それを学校にすらまともに通えなかった3人に教えるのはとても難しい。
「いいか、魔法=人の意思だ。あらゆる魔法は人が死に肉体から解放された意思が後世を生きる者達に魔法として力を与えるんだ。」
「うーん」
イルは頭を抱えている。
これは学校や一般の本からでは学べないことだから無理もない。
「火炎系魔法の術名は女性の名前っぽいだろ?」
「うん」
「あれは火炎系魔法は燃えるような恋をした女性の意思から生まれるからなんだ。」
「そ、そうなの!?」
「初めて知りました!」
イルもビエーブもこの話に食いついた。
「そう、過去の人間の意思が魔力となり魔術式を通して魔法になる。魔術式ってのは魔力を上手く引き出す回路って感じだな。だからここの式は意思力術式を組み込まないとだから…」
「ああああ!わかんない!!!」
「だあ!もう、またすぐ怒る!!!」
俺とイルがバトっていると部屋のドアが勢いよく開き、リップを肩車したシオンが買い出しから帰ってきた。
「たっだいまぁ!ってまたやってるんですか?」
「今日も長くなりそうです。」
シオンとビエーブは俺達のバトルを呆れたように見つめる。
「私達いつになったらDランクに上がれるんだろね?」
特訓後の夕飯の時にシオンがそう呟いた。
確かに、孤児院の一件からもう半年はたとうと言うのにいまだランクアップをギルドから認められない。

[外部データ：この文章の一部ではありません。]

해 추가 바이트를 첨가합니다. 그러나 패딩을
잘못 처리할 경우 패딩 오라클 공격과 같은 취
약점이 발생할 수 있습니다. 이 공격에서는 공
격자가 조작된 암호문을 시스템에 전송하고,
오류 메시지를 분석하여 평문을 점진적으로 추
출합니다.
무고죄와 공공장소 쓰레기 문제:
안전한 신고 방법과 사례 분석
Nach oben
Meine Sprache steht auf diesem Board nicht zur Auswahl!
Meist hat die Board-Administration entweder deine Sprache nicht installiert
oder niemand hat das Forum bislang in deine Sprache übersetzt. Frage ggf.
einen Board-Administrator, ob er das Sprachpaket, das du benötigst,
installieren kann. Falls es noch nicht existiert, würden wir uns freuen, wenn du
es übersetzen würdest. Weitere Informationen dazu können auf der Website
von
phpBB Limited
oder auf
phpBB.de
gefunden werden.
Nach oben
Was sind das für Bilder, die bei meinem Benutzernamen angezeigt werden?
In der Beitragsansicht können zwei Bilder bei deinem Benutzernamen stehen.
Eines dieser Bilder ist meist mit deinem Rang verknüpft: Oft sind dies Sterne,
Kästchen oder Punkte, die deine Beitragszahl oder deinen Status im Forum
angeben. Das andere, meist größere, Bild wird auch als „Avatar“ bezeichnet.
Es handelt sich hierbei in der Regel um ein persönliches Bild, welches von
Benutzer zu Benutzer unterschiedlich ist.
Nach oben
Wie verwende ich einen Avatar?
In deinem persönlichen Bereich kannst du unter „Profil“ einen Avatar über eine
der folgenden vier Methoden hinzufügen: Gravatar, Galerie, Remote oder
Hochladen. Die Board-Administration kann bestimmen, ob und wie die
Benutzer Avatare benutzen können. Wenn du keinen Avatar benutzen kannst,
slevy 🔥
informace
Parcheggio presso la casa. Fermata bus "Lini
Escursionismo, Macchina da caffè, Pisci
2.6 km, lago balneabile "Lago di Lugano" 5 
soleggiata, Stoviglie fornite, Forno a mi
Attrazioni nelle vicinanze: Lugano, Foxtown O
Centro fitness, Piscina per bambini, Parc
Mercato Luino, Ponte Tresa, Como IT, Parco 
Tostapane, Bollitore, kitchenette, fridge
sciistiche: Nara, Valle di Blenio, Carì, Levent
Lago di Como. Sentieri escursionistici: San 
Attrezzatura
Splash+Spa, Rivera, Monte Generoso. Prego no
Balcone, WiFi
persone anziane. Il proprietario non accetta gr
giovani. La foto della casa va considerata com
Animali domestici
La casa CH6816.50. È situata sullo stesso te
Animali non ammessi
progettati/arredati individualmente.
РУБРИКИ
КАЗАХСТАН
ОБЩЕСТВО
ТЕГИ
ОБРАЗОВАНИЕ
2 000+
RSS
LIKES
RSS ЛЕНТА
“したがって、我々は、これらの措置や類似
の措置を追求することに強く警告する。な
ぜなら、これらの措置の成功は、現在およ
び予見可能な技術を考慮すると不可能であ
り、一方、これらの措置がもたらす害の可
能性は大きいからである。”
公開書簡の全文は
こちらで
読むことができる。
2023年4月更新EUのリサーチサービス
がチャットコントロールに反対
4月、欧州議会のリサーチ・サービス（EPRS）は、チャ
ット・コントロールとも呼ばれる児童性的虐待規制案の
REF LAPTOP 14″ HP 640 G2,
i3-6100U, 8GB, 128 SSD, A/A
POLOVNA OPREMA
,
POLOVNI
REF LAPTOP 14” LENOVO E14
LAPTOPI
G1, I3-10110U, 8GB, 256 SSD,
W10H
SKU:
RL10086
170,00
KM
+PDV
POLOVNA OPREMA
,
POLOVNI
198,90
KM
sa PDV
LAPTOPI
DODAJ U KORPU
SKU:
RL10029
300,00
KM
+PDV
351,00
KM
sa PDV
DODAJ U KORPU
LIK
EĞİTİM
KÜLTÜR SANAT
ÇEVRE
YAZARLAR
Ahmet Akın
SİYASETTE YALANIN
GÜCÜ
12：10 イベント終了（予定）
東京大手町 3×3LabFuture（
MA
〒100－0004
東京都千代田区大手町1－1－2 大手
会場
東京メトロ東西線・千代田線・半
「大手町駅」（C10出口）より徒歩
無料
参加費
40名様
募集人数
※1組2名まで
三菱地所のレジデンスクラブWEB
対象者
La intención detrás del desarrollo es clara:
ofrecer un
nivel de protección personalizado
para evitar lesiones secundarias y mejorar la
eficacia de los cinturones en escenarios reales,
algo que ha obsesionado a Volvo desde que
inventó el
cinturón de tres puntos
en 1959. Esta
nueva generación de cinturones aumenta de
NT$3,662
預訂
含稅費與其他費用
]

特訓の成果もあってか皆連携力や個々の力も少しずつ上がっている。
下級Dランククエストなら難なくクリアできるレベルだ。
今まで害虫駆除や掃除、ローグゴブリン退治や迷子の猫を探すとかいうFランクのクエストに比べたら随分と冒険者らしいクエストに参加できるレベルになってきた。
しかし未だにランクアップしない。
「流石に遅すぎないか?」
俺はこの話を広げることにした。
「もしかしたら最近冒険者になる人が増えたことが原因かもね」
そう言うとイルは1冊の本を取り出しテーブルに置いた。
「なんだ、この本?」
「これはアレンの元仲間の現勇者レックスが書いた自分達の冒険をまとめた本よ」
そうかアイツはこんなもんも出したのか。
読ませてもらうとそれはもう俺のやった事を自分の功績にするわ、俺は物凄い悪事を働いてるわで散々な内容だった。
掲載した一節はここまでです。